• **Exercise prompt**: The answer must be one number: how many lines below contain the word "Decoprint".

Excerpted data START

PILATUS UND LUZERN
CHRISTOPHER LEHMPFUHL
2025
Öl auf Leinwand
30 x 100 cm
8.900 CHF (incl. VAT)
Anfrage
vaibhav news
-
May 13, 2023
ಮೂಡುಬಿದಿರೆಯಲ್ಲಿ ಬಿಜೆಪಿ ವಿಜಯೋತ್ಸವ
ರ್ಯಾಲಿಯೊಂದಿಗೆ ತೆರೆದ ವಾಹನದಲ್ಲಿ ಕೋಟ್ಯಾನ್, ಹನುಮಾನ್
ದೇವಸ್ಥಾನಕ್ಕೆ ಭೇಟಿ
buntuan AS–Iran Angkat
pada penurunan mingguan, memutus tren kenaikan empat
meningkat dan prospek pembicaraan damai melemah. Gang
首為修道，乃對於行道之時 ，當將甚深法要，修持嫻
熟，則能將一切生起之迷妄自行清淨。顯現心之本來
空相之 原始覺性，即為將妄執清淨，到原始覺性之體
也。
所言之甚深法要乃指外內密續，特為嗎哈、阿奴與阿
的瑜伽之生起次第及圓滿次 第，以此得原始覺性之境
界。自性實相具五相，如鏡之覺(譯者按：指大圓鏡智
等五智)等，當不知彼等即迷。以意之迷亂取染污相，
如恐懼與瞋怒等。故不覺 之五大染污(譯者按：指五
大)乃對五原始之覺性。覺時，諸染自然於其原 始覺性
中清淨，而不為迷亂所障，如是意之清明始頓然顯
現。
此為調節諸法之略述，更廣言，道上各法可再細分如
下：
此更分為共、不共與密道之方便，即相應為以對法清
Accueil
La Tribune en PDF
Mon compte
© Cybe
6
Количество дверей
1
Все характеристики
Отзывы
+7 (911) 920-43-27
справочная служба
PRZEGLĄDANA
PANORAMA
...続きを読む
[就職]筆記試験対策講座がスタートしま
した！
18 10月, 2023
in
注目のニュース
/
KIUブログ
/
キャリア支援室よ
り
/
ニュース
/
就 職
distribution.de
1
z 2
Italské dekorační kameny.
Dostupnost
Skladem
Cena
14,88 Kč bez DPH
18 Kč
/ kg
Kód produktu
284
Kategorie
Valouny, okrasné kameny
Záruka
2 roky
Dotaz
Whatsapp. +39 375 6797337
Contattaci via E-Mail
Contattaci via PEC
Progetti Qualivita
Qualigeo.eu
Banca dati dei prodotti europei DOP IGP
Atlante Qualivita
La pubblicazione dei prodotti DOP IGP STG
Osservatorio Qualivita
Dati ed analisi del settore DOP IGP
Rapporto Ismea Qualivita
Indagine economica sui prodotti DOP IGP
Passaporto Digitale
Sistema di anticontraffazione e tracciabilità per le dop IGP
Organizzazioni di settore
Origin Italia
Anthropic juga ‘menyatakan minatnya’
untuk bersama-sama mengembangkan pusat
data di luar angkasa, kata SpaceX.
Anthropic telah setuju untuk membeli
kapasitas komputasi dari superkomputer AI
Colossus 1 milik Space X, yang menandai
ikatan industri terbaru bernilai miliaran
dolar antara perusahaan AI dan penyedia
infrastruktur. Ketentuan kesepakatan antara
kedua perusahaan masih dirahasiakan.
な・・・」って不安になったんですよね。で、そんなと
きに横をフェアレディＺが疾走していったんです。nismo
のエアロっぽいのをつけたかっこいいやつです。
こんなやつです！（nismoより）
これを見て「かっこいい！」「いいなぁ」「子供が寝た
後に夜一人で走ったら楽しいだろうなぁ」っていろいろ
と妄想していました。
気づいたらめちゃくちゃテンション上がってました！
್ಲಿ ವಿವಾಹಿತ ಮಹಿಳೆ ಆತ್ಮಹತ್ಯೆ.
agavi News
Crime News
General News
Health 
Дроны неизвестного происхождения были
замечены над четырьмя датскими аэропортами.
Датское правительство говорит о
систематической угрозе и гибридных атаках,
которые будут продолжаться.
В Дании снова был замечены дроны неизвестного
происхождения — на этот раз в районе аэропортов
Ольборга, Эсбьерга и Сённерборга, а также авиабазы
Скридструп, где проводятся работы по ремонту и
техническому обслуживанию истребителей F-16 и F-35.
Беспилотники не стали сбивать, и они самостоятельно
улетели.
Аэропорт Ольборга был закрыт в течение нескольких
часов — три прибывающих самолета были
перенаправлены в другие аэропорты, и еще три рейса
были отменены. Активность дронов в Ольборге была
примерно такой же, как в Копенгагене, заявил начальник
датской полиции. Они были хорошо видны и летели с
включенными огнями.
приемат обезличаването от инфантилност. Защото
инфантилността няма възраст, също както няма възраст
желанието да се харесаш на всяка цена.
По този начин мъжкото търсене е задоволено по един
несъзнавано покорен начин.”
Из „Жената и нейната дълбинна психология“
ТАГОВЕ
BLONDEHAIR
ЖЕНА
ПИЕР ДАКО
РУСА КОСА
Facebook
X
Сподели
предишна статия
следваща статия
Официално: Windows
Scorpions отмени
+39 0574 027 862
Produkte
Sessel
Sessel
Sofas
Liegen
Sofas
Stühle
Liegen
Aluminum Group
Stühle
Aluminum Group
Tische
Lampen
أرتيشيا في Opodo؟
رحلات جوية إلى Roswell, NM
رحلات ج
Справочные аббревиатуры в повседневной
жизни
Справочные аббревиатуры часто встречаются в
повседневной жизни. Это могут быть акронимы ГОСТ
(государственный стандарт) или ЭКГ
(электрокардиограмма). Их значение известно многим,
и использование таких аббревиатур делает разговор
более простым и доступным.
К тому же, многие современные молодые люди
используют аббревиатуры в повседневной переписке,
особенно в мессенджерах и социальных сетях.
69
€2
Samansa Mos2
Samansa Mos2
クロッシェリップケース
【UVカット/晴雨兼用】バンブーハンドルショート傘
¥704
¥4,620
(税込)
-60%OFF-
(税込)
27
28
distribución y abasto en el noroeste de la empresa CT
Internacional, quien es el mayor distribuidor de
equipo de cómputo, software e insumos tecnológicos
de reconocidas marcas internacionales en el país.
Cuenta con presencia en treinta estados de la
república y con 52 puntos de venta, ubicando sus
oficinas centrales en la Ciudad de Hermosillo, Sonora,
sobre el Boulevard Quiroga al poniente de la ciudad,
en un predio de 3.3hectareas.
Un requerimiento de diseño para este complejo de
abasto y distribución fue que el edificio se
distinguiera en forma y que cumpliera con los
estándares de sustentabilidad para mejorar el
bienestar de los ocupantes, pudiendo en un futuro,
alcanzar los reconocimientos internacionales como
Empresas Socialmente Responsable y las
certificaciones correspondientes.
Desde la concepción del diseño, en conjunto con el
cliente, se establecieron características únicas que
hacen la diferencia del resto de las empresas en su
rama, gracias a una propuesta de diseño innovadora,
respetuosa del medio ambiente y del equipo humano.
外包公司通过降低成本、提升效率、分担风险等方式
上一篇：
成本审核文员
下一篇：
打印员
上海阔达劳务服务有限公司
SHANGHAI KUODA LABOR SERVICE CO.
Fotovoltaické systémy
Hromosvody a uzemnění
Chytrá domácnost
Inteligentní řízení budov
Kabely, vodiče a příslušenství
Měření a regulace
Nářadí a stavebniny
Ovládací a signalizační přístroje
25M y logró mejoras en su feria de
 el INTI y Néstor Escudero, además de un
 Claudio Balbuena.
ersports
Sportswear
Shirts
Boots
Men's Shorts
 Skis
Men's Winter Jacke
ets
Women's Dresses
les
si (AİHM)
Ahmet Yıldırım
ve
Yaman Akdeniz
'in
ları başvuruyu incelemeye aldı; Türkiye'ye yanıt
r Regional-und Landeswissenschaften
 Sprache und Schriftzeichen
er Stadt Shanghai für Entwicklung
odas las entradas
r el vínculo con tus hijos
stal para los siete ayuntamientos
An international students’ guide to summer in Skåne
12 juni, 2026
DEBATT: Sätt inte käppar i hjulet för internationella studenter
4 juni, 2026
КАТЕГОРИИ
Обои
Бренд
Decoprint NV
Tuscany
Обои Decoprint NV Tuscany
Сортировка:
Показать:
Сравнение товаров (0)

Excerpted data END

• **Answer to this task**: 2